Back in 2013, a company did a study of average on-hold times across different size businesses. The average for small businesses was one minute and 47 seconds. And, the study found that around the 40-second mark, 15 percent of callers hang up.

That’s important to know. Better than one in seven of your new patients may be hanging up and lost to you. To make sure those callers never reach the 40-second mark, you’ll have to staff up or ensure that other staff members take over the call, ideally within 20 seconds or so.

  1. Sounding irritable or distracted

Dental prospects with any degree of dental anxiety will be searching – consciously or unconsciously – for any reason not to make an appointment. If your phone answerers don’t come across as warm, welcoming, caring, and focused on the caller, your prospect has all the reason he or she needs.

You almost certainly haven’t assigned an irritable person to answer your phones. But even bright, sunny dispositions can be affected by stress, and the result can be a lost patient. Most of the time, your phone answerer will deny being short or uninterested during a call, and as far as they know, they’re right. It’s sometimes difficult to realize when we’re irritable until it’s pointed out to us.

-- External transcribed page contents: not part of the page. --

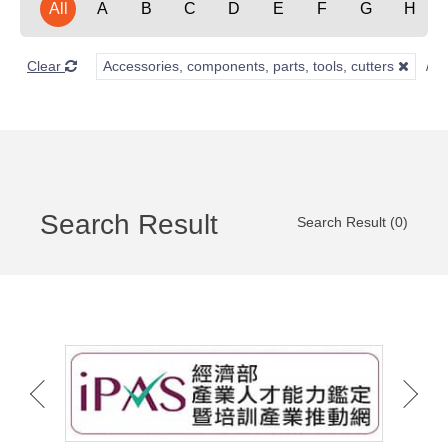
All
A
B
C
D
E
F
G
H
Clear
Accessories, components, parts, tools, cutters
Search Result
Search Result (0)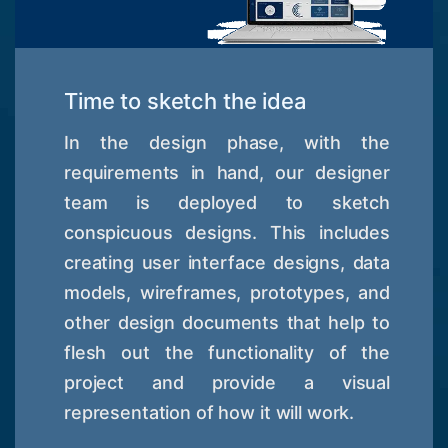
Time to sketch the idea
In the design phase, with the
requirements in hand, our designer
team is deployed to sketch
conspicuous designs. This includes
creating user interface designs, data
models, wireframes, prototypes, and
other design documents that help to
flesh out the functionality of the
project and provide a visual
representation of how it will work.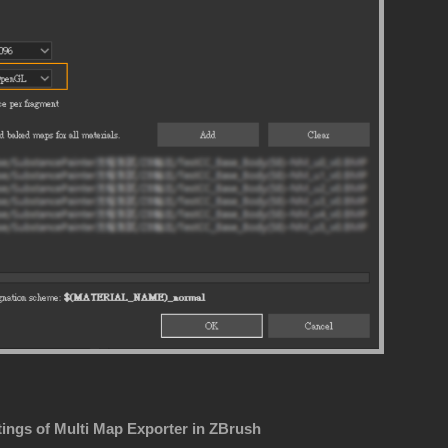
tings of Multi Map Exporter in ZBrush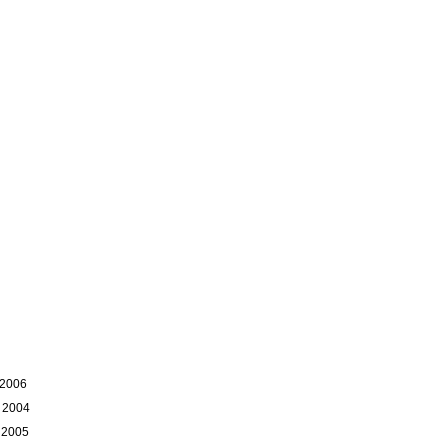
 2006
 2004
 2005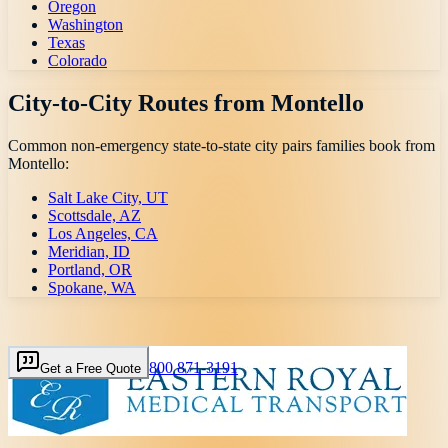
Oregon
Washington
Texas
Colorado
City-to-City Routes from
Montello
Common non-emergency state-to-state city pairs families book from
Montello
:
Salt Lake City, UT
Scottsdale, AZ
Los Angeles, CA
Meridian, ID
Portland, OR
Spokane, WA
800 871-3191
Get a Free Quote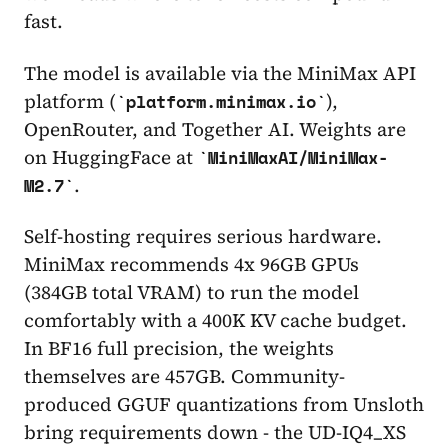
fast.
The model is available via the MiniMax API
platform (
),
platform.minimax.io
OpenRouter, and Together AI. Weights are
on HuggingFace at
MiniMaxAI/MiniMax-
.
M2.7
Self-hosting requires serious hardware.
MiniMax recommends 4x 96GB GPUs
(384GB total VRAM) to run the model
comfortably with a 400K KV cache budget.
In BF16 full precision, the weights
themselves are 457GB. Community-
produced GGUF quantizations from Unsloth
bring requirements down - the UD-IQ4_XS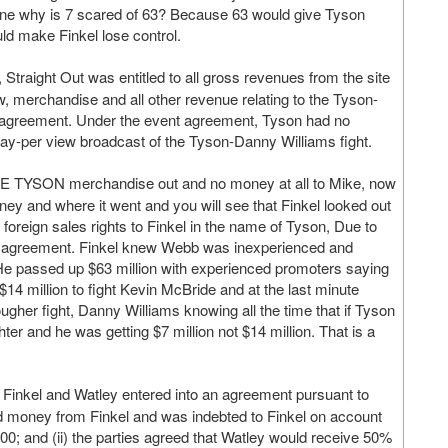
 one why is 7 scared of 63? Because 63 would give Tyson
 make Finkel lose control.
traight Out was entitled to all gross revenues from the site
ew, merchandise and all other revenue relating to the Tyson-
 agreement. Under the event agreement, Tyson had no
 pay-per view broadcast of the Tyson-Danny Williams fight.
IKE TYSON merchandise out and no money at all to Mike, now
ey and where it went and you will see that Finkel looked out
l foreign sales rights to Finkel in the name of Tyson, Due to
the agreement. Finkel knew Webb was inexperienced and
 He passed up $63 million with experienced promoters saying
$14 million to fight Kevin McBride and at the last minute
ugher fight, Danny Williams knowing all the time that if Tyson
er and he was getting $7 million not $14 million. That is a
Finkel and Watley entered into an agreement pursuant to
d money from Finkel and was indebted to Finkel on account
00; and (ii) the parties agreed that Watley would receive 50%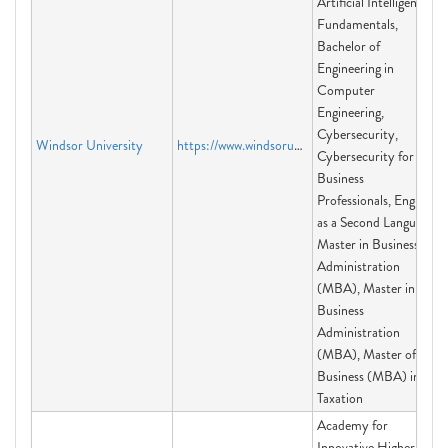
Artificial Intelligence
Fundamentals,
Bachelor of
Engineering in
Computer
Engineering,
Cybersecurity,
Windsor University
https://www.windsoruniversity.us
Cybersecurity for
Business
Professionals, English
as a Second Language,
Master in Business
Administration
(MBA), Master in
Business
Administration
(MBA), Master of
Business (MBA) in
Taxation
Academy for
Innovative Higher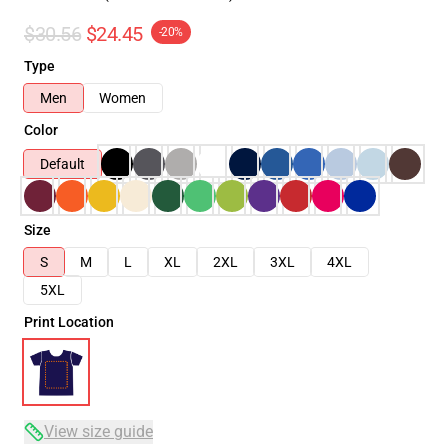
$30.56
$24.45
-20%
Type
Men
Women
Color
Default
Size
S
M
L
XL
2XL
3XL
4XL
5XL
Print Location
View size guide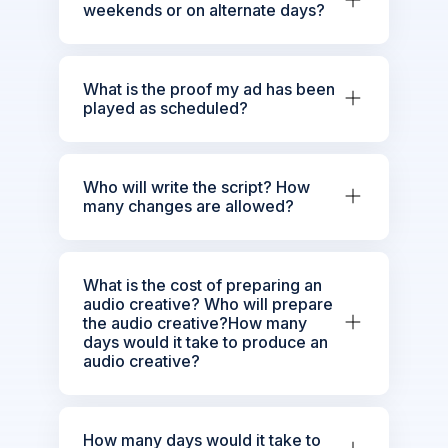
weekends or on alternate days?
What is the proof my ad has been
played as scheduled?
Who will write the script? How
many changes are allowed?
What is the cost of preparing an
audio creative? Who will prepare
the audio creative?How many
days would it take to produce an
audio creative?
How many days would it take to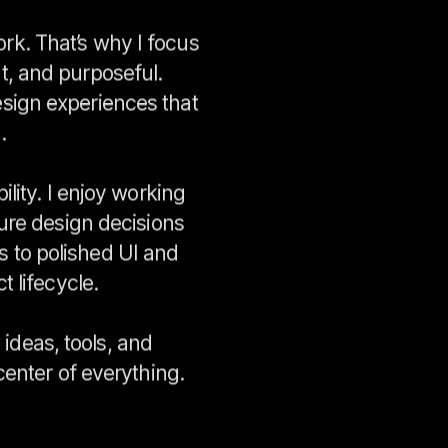
ork. That’s why I focus
nt, and purposeful.
esign experiences that
.
lity. I enjoy working
ure design decisions
s to polished UI and
 lifecycle.
ideas, tools, and
center of everything
.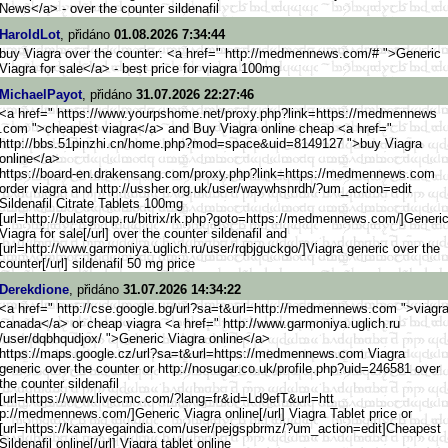
News</a> - over the counter sildenafil
HaroldLot
, přidáno
01.08.2026 7:34:44
buy Viagra over the counter: <a href=" http://medmennews.com/# ">Generic
Viagra for sale</a> - best price for viagra 100mg
MichaelPayot
, přidáno
31.07.2026 22:27:46
<a href=" https://www.yourpshome.net/pro
xy.php?link=https://medmennews
.com ">cheapest viagra</a> and Buy Viagra online cheap <a href="
http://bbs.51pinzhi.cn/home.ph
p?mod=space&uid=8149127 ">buy Viagra
online</a>
https://board-en.drakensa
ng.com/proxy.php?link=https://
medmennews.com
order viagra and http://ussher.org.uk/user/wayw
hsnrdh/?um_action=edit
Sildenafil Citrate Tablets 100mg
[url=http://bulatgroup.ru
/bitrix/rk.php?goto=https://me
dmennews.com/]Generi
Viagra for sale[/url] over the counter sildenafil and
[url=http://www.garmoniya.ugli
ch.ru/user/rqbjguckgo/]Viagra generic over the
counter[/url] sildenafil 50 mg price
Derekdione
, přidáno
31.07.2026 14:34:22
<a href=" http://cse.google.bg/url?sa=t&
url=http://medmennews.com ">viagr
canada</a> or cheap viagra <a href=" http://www.garmoniya.uglich.ru
/user/dqbhqudjox/ ">Generic Viagra online</a>
https://maps.google.cz/ur
l?sa=t&url=https://medmennews.
com Viagra
generic over the counter or http://nosugar.co.uk/profile.p
hp?uid=246581 over
the counter sildenafil
[url=https://www.livecmc.
com/?lang=fr&id=Ld9efT&url=htt
p://medmennews.com/]Generic Viagra online[/url] Viagra Tablet price or
[url=https://kamayegaindia.com
/user/pejgspbrmz/?um_action=ed
it]Cheapest
Sildenafil online[/url] Viagra tablet online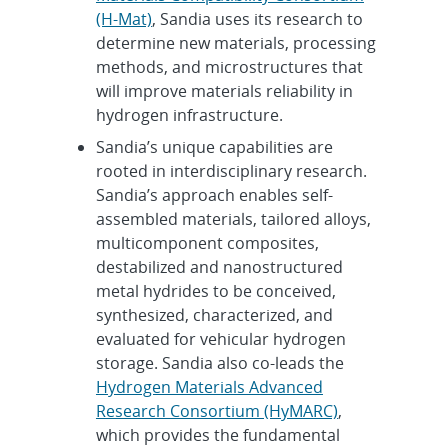
(H-Mat)
, Sandia uses its research to
determine new materials, processing
methods, and microstructures that
will improve materials reliability in
hydrogen infrastructure.
Sandia’s unique capabilities are
rooted in interdisciplinary research.
Sandia’s approach enables self-
assembled materials, tailored alloys,
multicomponent composites,
destabilized and nanostructured
metal hydrides to be conceived,
synthesized, characterized, and
evaluated for vehicular hydrogen
storage. Sandia also co-leads the
Hydrogen Materials Advanced
Research Consortium (HyMARC)
,
which provides the fundamental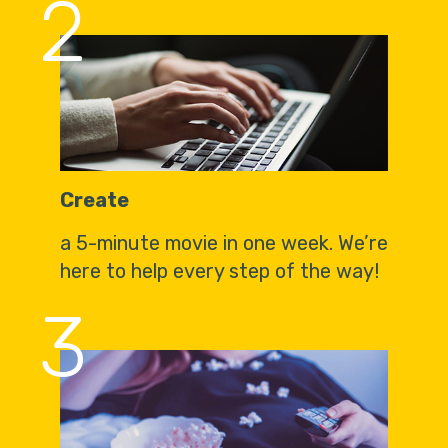
2
Create
a 5-minute movie in one week. We’re
here to help every step of the way!
3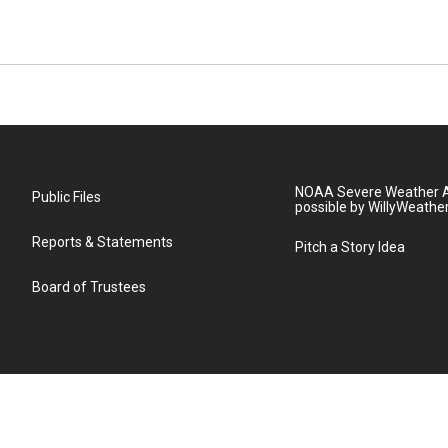
NOAA Severe Weather A
Public Files
possible by WillyWeathe
Reports & Statements
Pitch a Story Idea
Board of Trustees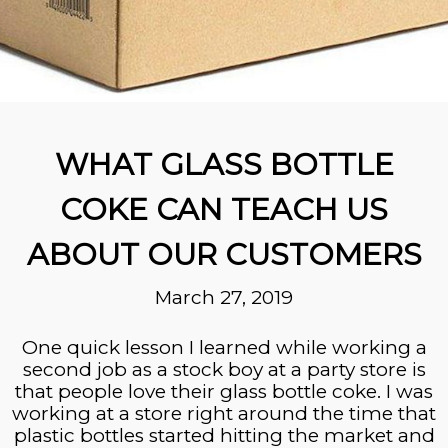
WHAT GLASS BOTTLE
COKE CAN TEACH US
ABOUT OUR CUSTOMERS
March 27, 2019
One quick lesson I learned while working a
second job as a stock boy at a party store is
that people love their glass bottle coke. I was
working at a store right around the time that
plastic bottles started hitting the market and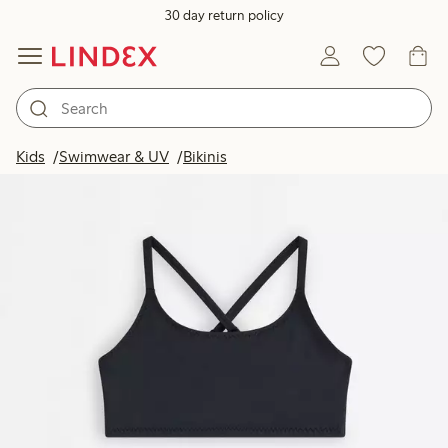
30 day return policy
Kids
Swimwear & UV
Bikinis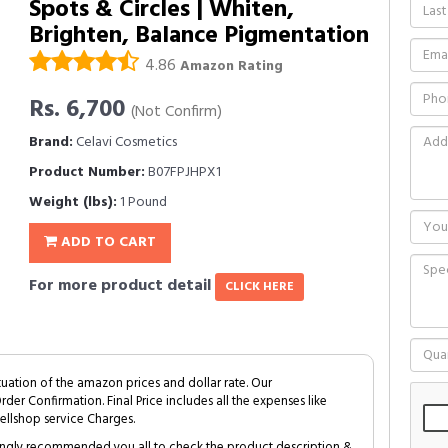
Spots & Circles | Whiten,
Brighten, Balance Pigmentation
4.86
Amazon Rating
Rs. 6,700
(Not Confirm)
Brand:
Celavi Cosmetics
Product Number:
B07FPJHPX1
Weight (lbs):
1 Pound
ADD TO CART
For more product detail
CLICK HERE
tuation of the amazon prices and dollar rate. Our
Order Confirmation. Final Price includes all the expenses like
ellshop service Charges.
trongly recommended you all to check the product description &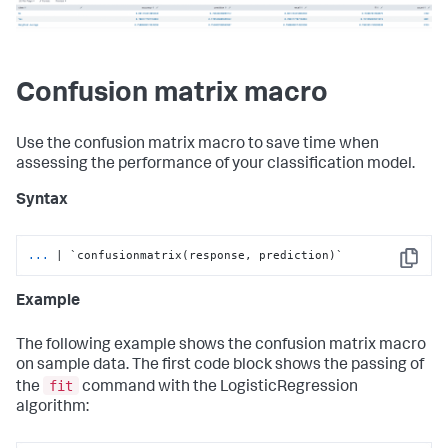
Confusion matrix macro
Use the confusion matrix macro to save time when
assessing the performance of your classification model.
Syntax
...
| `confusionmatrix(response, prediction)`
Copy
Example
The following example shows the confusion matrix macro
on sample data. The first code block shows the passing of
fit
the
command with the LogisticRegression
algorithm: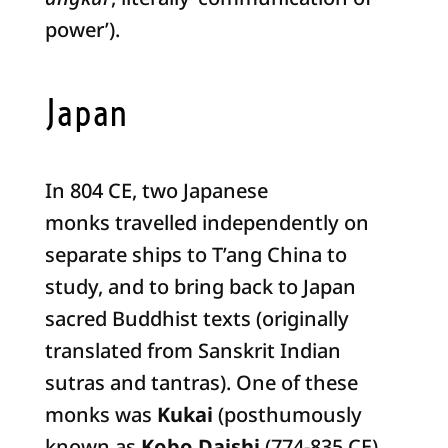
power’).
Japan
In 804 CE, two Japanese
monks travelled independently on
separate ships to T’ang China to
study, and to bring back to Japan
sacred Buddhist texts (originally
translated from Sanskrit Indian
sutras and tantras). One of these
monks was
Kukai
(posthumously
known as
Kobo Daishi
(774-835 CE),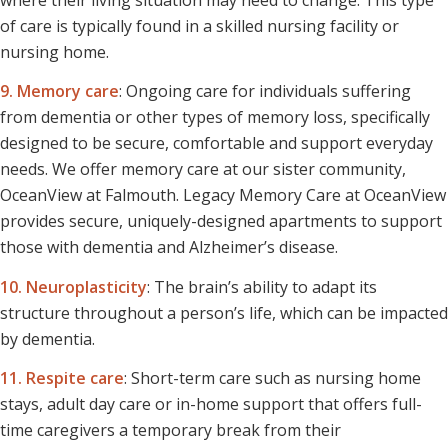
of care is typically found in a skilled nursing facility or
nursing home.
9. Memory care
: Ongoing care for individuals suffering
from dementia or other types of memory loss, specifically
designed to be secure, comfortable and support everyday
needs. We offer memory care at our sister community,
OceanView at Falmouth. Legacy Memory Care at OceanView
provides secure, uniquely-designed apartments to support
those with dementia and Alzheimer’s disease.
10. Neuroplasticity
: The brain’s ability to adapt its
structure throughout a person’s life, which can be impacted
by dementia.
11. Respite care
: Short-term care such as nursing home
stays, adult day care or in-home support that offers full-
time caregivers a temporary break from their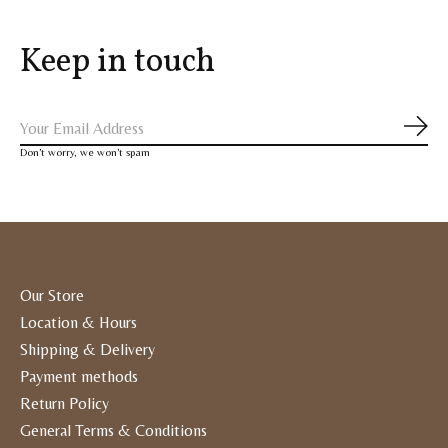
Keep in touch
Subs
Don’t worry, we won’t spam
Our Store
Location & Hours
Shipping & Delivery
Payment methods
Return Policy
General Terms & Conditions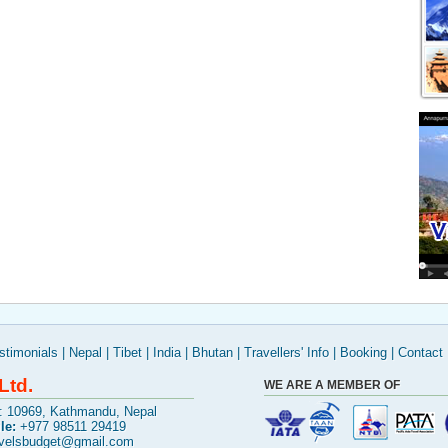
stimonials
|
Nepal
|
Tibet
|
India
|
Bhutan
|
Travellers' Info
|
Booking
|
Contact
Ltd.
WE ARE A MEMBER OF
x: 10969, Kathmandu, Nepal
le:
+977 98511 29419
avelsbudget@gmail.com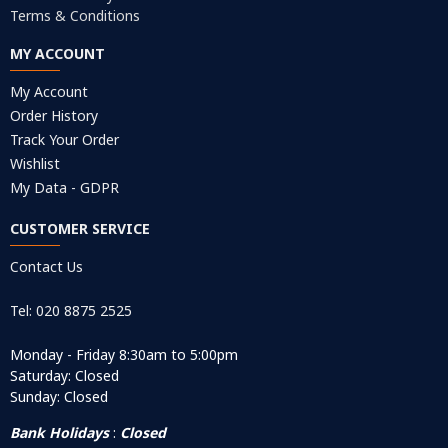
Terms & Conditions
MY ACCOUNT
My Account
Order History
Track Your Order
Wishlist
My Data - GDPR
CUSTOMER SERVICE
Contact Us
Tel: 020 8875 2525
Monday - Friday 8:30am to 5:00pm
Saturday: Closed
Sunday: Closed
Bank Holidays
:
Closed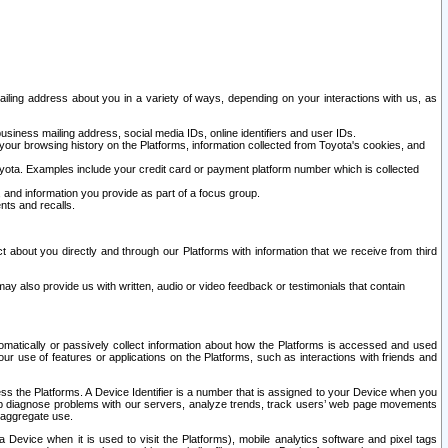
ailing address about you in a variety of ways, depending on your interactions with us, as
siness mailing address, social media IDs, online identifiers and user IDs.
 your browsing history on the Platforms, information collected from Toyota's cookies, and
yota. Examples include your credit card or payment platform number which is collected
and information you provide as part of a focus group.
nts and recalls.
t about you directly and through our Platforms with information that we receive from third
y also provide us with written, audio or video feedback or testimonials that contain
tomatically or passively collect information about how the Platforms is accessed and used
r use of features or applications on the Platforms, such as interactions with friends and
cess the Platforms. A Device Identifier is a number that is assigned to your Device when you
 help diagnose problems with our servers, analyze trends, track users’ web page movements
r aggregate use.
a Device when it is used to visit the Platforms), mobile analytics software and pixel tags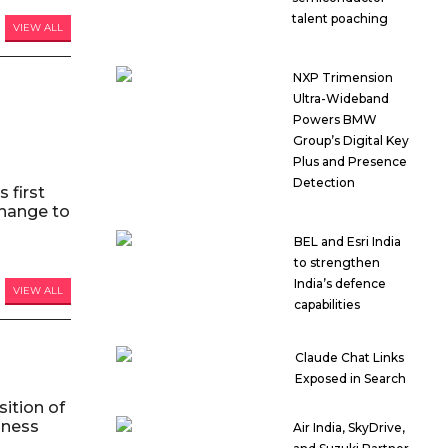
talent poaching
VIEW ALL
NXP Trimension
Ultra-Wideband
Powers BMW
Group’s Digital Key
Plus and Presence
Detection
 first
hange to
BEL and Esri India
to strengthen
India’s defence
VIEW ALL
capabilities
Claude Chat Links
Exposed in Search
ition of
iness
Air India, SkyDrive,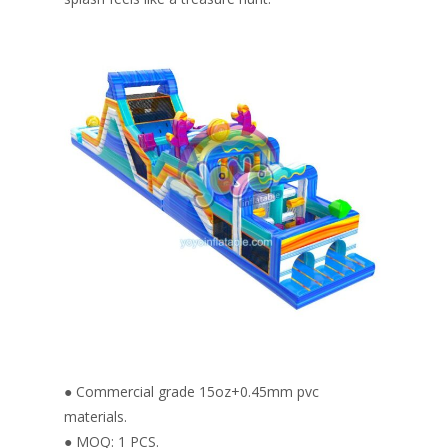
● Commercial grade 15oz+0.45mm pvc
materials.
● MOQ: 1 PCS.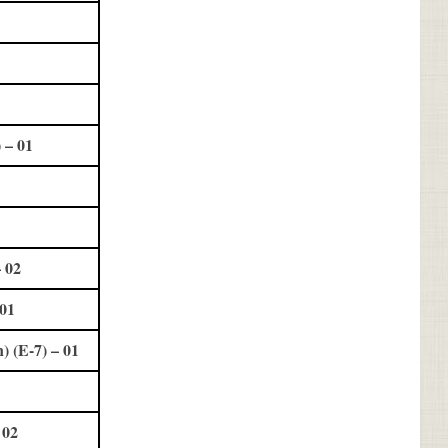
 – 01
 02
 01
 (E-7) – 01
 02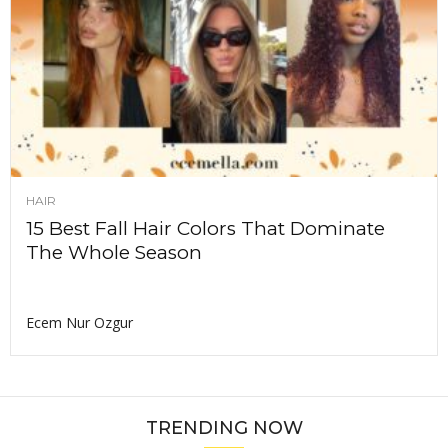
HAIR
15 Best Fall Hair Colors That Dominate
The Whole Season
Ecem Nur Ozgur
TRENDING NOW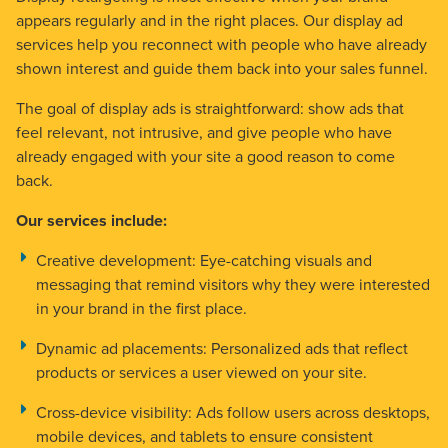
appears regularly and in the right places. Our display ad
services help you reconnect with people who have already
shown interest and guide them back into your sales funnel.
The goal of display ads is straightforward: show ads that
feel relevant, not intrusive, and give people who have
already engaged with your site a good reason to come
back.
Our services include:
Creative development:
Eye-catching visuals and
messaging that remind visitors why they were interested
in your brand in the first place.
Dynamic ad placements:
Personalized ads that reflect
products or services a user viewed on your site.
Cross-device visibility:
Ads follow users across desktops,
mobile devices, and tablets to ensure consistent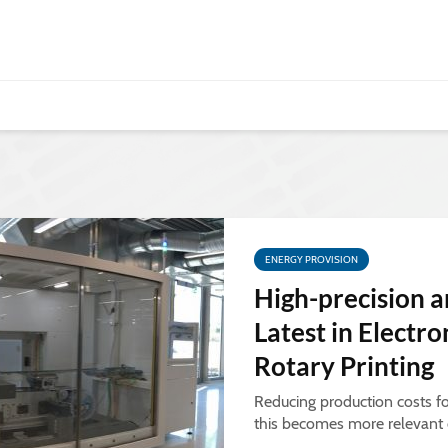
ENERGY PROVISION
High-precision a
Latest in Electr
Rotary Printing
Reducing production costs f
this becomes more relevant d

  1. Not taking control of the call

The end goal of every new patient call is to appoint the patient. To accomplish that, your phone answerer has to guide every stage of the call toward the goal. Trying too hard to deal with objections gives the caller more reasons to object. Allowing long, wandering stories that don’t lead anywhere gives the caller too many chances to decide not to set an appointment.

Some phone answerers are naturals at redirecting conversations in natural and unobjectionable ways. Those are few and far between. Most people need focused training in phone technique.

When SmartBox reviewed all the new patient phone calls for our Elite dentists during the first quarter of 2016, we found that on average the practices weren’t answering 70-80 phone calls a month during business hours. That’s an astonishing figure, and most of the dentists were astonished because they trust their people.

The only way to know for sure what percent of new patients are actually being appointed is through phone tracking. We provide our dentists with our exclusive Zetetics® phone tracking service. Every marketing piece is assigned a unique phone number that forwards to the practice phones. The calls are automatically recorded and later reviewed.

Your staff may be doing an outstanding job of answering all new patient calls. Or they may not, and your new patients may be dropping like flies through the cracks.